From: vanekl on
Andrew Poelstra wrote:
> On 2010-03-17, vanekl <vanek(a)acd.net> wrote:
>> Andrew Poelstra wrote:
>>>
>>> To suggest otherwise - specifically, to suggest that an O(n)
>>> algorithm is preferable to an O(1) one because it is "simpler to
>>> use", is foolhardy and dangerous.
>>
>> Unsupported.
>>
>
> Proper abstractions mean that good algorithms and bad algorithms
> will look the same from a programmer's (or user's) perspective.
> You can have brilliantly fast code with a horrible interface and
> horrible O(n^4) or whatever code with a clean interface.
>
> In other words, the two are unrelated.

And I never suggested otherwise. I said a simple underlying architecture can
be leveraged to solve problems that current databases are having difficulty
with. And as an example, I said that Lisp is based on the single-linked list
(including the language itself!), and due to this one primary constraint the
language can be highly leveraged. The simple db architecture I am advocating
is full-table-scan via map/reduce/merge. The advantages are 1) minimal
schema, 2) easier replication, 3) easier db updates, 4) easier scalability.
Of course there are trade-offs, one of them being data consistency being
more of a challenge. If you've spelunked through a large number of
databases, however, you'll see there's a lot of sewage being stored. This
feature -- while academically useful -- is routinely ignored in the real
world.


> Choosing a higher-order algorithm, however, restricts the amount
> (and type of) data you can feed into a program.

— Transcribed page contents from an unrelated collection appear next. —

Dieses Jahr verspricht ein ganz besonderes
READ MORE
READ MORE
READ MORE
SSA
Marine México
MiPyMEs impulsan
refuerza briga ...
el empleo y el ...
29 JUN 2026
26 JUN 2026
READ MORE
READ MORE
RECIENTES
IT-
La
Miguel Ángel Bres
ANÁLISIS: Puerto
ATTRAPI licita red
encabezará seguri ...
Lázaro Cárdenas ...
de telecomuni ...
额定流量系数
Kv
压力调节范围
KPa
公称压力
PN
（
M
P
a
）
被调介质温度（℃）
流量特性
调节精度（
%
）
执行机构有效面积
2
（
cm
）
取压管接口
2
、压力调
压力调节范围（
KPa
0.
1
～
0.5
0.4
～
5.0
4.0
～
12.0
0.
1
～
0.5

Again, you make broad, unsupported assertions that I, frankly, find
unbelievable.


> It makes things
> slower, and slowness restricts portability (to embedded devices,
> netbooks, phones, virtual machines, "green" computers, etc, etc)

I'm not sure why you are going off on this tangent.

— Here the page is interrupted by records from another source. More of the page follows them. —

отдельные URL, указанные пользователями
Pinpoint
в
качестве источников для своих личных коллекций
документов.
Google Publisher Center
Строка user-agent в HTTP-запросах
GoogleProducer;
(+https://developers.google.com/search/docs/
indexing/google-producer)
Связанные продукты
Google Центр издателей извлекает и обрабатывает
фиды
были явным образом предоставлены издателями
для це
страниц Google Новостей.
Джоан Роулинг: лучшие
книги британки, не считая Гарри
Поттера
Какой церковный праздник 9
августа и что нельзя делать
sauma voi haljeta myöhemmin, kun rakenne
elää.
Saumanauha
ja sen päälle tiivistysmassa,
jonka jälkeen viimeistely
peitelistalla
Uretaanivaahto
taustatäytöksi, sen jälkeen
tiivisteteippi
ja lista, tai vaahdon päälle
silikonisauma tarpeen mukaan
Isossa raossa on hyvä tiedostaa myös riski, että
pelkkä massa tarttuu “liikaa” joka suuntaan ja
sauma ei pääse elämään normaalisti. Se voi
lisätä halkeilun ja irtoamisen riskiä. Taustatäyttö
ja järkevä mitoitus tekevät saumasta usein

> and can also cause other bugs - exposing race conditions, timeouts,
> and watchdog resets.

On the contrary, simple, robust algorithms (such as map/reduce/merge) tend
to reduce the number of bugs. The exact opposite conclusion of what you
advocate.


> Not to mention the user frustration and corresponding financial
> loss. Plus /his/ electrical and cooling costs.

Yes! As I already mentioned.


>>> Needing to replace your algorithm every time your data scales is
>>> pretty damn costly, too. Not to mention that doing this once negates
>>> any simplicity gained from starting out with a retarded algorithm.
>>
>> I don't understand how you can assert that the algorithm must be
>> revised every time the data grows. My position is that if you choose
>> an inherently scalable algorithm the algorithm remains relatively
>> stable -- the hardware changes, not so much the software.
>>
>
> That's not your position. You claimed that an O(n) and O(log n)
> are interchangable since computing power will increase. This is
> the /opposite/ of scalability.

So you are claiming that an O(n) algorithm is impossible to scale? Even with
Moore's law in effect? That if you choose a parallel algorithm that can run
on separate machines that plugging in additional boxes is simply
unreasonable? Sorry, I don't buy it. You failed to convince me.

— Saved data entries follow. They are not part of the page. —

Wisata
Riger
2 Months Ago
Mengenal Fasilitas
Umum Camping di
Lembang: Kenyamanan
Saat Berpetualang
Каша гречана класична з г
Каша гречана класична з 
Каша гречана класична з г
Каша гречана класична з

My position is that if you /can/ handle a database load at time t_1 using an
O(n) algorithm, you will be able to handle a database load at time t_2 using
the same algorithm assuming you choose a scalable one (as previously
discussed), simply because hardware is becoming affordable at roughly the
same rate that information is growing.


>> Moore's law is making hardware affordable as fast as data is
>> growing. Sure there is a battle going on between the two, but
>> Moore's law is keeping up just fine, thank you very much.
>>
>
> No, it isn't. Clock speed maxed out ten years ago.

Clock speed? You want to pin your argument on clock speed when the number of
transistors continues to increase exponentially? Look back at what I said. I
said the scalable algorithm would have to rely upon being parallelized,
something that clock speed has little to do with.


> The dominant
> trends now are memory size, small form factors, low power usage
> and parallel computing (which does /not/ magically make poorly-
> chosen algorithms smart).

Not magically, no. Thank God there's one thing we can agree on. But this
technique does both parallel and compliment the growth in data well.


>>
>>> Check out
>>> http://projecteuler.net/index.php?section=problems&id=67
>>>
>>> and let me know what kind of hardware you needed in order to avoid
>>> using an intelligent algorithm.
>>
>> So your answer is to change the problem domain from databases to
>> NP-Complete problems? And you think that's fair?
>
> Yes, I do. Databases must respond to arbitrarily-complex queries,
> and this in general is an NP-complete problem.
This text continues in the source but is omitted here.